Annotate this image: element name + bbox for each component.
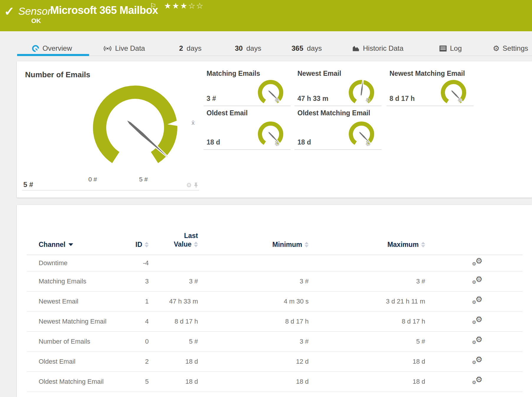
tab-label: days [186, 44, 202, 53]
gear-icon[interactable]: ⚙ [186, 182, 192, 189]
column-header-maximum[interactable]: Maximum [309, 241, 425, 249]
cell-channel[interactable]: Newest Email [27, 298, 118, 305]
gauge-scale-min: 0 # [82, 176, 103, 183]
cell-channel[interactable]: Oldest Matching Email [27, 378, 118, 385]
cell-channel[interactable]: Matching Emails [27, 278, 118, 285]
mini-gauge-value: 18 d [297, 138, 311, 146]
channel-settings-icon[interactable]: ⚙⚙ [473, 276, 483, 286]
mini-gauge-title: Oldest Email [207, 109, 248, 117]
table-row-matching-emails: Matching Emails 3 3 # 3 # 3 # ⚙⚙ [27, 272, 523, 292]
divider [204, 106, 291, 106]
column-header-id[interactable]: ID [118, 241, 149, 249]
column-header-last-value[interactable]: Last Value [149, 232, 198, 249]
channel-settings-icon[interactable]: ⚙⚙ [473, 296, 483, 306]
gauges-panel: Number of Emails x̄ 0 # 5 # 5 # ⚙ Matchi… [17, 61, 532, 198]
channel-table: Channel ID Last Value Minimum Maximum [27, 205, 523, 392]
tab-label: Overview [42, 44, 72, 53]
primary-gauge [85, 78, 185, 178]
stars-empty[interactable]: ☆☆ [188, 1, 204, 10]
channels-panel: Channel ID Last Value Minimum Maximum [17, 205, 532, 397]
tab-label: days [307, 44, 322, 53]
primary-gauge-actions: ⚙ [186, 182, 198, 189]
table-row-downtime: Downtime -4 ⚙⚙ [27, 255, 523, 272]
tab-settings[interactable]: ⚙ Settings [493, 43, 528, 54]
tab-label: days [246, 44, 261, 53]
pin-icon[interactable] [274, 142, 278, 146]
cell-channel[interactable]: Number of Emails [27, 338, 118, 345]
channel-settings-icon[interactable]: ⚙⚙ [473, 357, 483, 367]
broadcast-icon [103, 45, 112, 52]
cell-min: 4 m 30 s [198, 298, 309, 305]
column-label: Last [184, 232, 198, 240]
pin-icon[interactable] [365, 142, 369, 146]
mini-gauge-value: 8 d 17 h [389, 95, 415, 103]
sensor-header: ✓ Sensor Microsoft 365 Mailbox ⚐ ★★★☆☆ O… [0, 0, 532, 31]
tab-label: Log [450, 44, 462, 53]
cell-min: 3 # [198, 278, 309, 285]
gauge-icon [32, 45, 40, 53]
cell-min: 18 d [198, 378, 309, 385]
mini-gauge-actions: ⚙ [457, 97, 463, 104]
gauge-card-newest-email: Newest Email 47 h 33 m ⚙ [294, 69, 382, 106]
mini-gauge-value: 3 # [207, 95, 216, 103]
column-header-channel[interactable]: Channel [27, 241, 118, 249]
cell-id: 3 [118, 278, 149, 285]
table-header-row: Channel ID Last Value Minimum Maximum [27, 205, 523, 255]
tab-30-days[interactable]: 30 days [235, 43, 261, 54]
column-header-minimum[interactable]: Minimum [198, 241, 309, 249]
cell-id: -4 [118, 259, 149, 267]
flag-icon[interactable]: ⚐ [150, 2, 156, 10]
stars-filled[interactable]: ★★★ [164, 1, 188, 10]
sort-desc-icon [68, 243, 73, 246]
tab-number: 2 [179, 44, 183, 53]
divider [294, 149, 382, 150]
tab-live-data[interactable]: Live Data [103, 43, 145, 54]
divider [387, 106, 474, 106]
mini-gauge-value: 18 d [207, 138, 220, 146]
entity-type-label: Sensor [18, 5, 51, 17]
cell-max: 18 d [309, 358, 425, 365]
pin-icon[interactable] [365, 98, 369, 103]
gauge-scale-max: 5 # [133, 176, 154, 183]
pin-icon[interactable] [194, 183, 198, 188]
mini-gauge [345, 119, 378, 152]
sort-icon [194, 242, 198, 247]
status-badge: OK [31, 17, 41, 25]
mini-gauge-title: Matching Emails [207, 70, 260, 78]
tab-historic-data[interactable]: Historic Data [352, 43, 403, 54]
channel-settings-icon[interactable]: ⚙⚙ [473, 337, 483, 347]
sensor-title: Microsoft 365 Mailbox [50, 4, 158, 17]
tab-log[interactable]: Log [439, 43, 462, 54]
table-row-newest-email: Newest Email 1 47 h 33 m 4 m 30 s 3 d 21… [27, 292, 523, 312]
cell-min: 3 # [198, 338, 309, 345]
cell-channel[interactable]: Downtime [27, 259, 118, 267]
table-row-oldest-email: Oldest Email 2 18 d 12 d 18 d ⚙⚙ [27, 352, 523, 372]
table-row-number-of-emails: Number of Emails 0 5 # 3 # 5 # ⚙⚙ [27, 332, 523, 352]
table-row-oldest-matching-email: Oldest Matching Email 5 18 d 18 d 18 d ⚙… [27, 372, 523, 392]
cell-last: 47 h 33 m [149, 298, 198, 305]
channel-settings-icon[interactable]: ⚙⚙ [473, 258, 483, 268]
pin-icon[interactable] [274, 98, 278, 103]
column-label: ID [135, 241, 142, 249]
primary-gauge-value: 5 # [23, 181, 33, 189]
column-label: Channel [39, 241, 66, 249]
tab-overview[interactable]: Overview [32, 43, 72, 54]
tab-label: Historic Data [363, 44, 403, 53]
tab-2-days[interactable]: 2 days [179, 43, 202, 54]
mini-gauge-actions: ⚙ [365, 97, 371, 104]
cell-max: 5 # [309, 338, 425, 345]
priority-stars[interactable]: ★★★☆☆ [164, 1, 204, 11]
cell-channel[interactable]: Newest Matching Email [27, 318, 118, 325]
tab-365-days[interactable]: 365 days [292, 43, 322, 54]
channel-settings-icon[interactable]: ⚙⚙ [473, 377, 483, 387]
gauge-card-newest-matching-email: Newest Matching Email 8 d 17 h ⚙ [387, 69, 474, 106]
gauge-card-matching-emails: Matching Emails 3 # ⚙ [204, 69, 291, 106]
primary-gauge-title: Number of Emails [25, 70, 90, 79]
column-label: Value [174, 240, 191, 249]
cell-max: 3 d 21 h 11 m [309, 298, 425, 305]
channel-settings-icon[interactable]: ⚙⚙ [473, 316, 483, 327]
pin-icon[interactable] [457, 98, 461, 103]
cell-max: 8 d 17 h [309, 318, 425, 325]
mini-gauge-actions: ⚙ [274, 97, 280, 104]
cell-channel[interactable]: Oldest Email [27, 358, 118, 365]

————————

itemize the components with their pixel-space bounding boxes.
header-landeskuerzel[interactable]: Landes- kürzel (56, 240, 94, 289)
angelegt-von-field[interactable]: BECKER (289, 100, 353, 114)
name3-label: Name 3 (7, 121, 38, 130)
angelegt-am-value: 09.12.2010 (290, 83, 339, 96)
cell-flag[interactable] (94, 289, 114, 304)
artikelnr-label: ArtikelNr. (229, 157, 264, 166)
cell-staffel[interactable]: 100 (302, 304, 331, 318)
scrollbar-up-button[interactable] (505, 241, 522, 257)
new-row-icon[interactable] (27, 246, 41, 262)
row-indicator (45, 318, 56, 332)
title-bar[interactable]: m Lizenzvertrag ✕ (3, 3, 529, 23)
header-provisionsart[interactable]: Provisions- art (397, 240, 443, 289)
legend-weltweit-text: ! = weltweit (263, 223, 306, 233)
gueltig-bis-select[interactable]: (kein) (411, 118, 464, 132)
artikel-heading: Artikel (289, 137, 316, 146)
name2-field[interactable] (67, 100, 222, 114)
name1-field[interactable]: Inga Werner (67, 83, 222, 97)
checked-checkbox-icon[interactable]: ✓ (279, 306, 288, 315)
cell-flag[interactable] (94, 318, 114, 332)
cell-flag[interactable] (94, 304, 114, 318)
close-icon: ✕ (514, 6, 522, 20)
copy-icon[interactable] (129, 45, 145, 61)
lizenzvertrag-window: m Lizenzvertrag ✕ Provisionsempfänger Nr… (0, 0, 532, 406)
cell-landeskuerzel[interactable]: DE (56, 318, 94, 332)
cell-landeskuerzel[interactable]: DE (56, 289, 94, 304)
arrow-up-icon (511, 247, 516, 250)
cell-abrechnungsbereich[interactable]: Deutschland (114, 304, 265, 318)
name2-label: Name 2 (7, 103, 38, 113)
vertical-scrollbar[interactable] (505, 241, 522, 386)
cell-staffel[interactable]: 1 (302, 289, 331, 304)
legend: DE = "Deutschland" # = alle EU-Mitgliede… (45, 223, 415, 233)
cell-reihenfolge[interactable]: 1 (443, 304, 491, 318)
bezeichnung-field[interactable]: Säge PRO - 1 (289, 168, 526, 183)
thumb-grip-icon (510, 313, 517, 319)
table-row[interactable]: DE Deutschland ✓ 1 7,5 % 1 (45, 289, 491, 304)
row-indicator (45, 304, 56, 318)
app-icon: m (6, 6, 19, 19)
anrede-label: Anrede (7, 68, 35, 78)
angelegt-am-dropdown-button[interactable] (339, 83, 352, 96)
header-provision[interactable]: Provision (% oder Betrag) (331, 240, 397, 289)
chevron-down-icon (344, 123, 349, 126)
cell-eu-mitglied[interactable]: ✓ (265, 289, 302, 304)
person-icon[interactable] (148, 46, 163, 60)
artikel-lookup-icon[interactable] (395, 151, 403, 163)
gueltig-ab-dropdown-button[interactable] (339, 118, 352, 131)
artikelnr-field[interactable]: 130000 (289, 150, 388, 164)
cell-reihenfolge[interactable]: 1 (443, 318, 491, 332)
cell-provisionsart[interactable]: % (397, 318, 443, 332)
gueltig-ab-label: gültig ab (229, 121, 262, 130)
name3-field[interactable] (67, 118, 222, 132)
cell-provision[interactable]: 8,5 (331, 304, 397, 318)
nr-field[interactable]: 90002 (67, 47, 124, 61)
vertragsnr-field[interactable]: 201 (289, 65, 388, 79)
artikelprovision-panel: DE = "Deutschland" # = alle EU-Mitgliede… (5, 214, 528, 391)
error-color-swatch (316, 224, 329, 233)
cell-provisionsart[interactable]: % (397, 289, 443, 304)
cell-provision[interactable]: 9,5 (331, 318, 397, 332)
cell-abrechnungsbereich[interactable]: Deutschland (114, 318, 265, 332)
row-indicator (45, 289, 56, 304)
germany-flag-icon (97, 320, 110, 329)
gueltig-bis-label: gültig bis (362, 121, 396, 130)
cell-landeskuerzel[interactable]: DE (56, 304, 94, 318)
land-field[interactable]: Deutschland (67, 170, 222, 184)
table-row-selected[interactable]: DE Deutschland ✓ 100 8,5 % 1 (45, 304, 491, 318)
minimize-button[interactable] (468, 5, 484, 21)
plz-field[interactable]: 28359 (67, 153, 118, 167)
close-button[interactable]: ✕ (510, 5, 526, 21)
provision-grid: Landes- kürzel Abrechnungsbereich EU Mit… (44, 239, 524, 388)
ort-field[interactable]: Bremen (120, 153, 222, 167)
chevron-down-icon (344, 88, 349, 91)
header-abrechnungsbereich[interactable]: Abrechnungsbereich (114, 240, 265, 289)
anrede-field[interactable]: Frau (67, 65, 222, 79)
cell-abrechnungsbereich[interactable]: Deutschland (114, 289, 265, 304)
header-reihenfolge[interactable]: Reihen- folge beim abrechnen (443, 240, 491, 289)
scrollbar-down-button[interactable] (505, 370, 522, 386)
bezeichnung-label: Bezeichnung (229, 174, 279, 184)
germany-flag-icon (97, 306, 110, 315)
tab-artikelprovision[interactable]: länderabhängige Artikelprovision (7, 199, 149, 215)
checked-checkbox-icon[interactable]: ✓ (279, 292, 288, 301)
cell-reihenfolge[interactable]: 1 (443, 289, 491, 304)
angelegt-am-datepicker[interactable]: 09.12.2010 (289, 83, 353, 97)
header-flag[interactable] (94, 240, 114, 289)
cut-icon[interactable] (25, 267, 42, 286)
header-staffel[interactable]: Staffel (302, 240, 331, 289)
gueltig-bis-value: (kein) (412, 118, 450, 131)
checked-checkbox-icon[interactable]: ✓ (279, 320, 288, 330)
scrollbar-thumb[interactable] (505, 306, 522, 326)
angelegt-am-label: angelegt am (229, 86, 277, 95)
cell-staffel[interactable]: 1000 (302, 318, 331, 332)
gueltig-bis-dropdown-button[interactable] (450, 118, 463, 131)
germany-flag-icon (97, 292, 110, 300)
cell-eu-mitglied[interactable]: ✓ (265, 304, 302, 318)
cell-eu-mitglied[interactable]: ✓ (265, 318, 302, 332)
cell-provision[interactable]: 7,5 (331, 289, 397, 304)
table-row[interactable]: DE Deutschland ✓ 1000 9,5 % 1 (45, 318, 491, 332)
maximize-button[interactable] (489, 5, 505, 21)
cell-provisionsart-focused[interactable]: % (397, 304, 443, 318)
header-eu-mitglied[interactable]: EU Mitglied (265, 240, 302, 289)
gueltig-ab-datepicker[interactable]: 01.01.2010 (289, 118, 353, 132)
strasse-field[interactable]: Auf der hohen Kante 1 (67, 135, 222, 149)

————————

-- Assigned task --
Search each line of the data above for "staffel", and copy the lines where it occurs.

-- Answer for this exercise --
cell-staffel[interactable]: 100 (302, 304, 331, 318)
cell-staffel[interactable]: 1 (302, 289, 331, 304)
header-staffel[interactable]: Staffel (302, 240, 331, 289)
cell-staffel[interactable]: 1000 (302, 318, 331, 332)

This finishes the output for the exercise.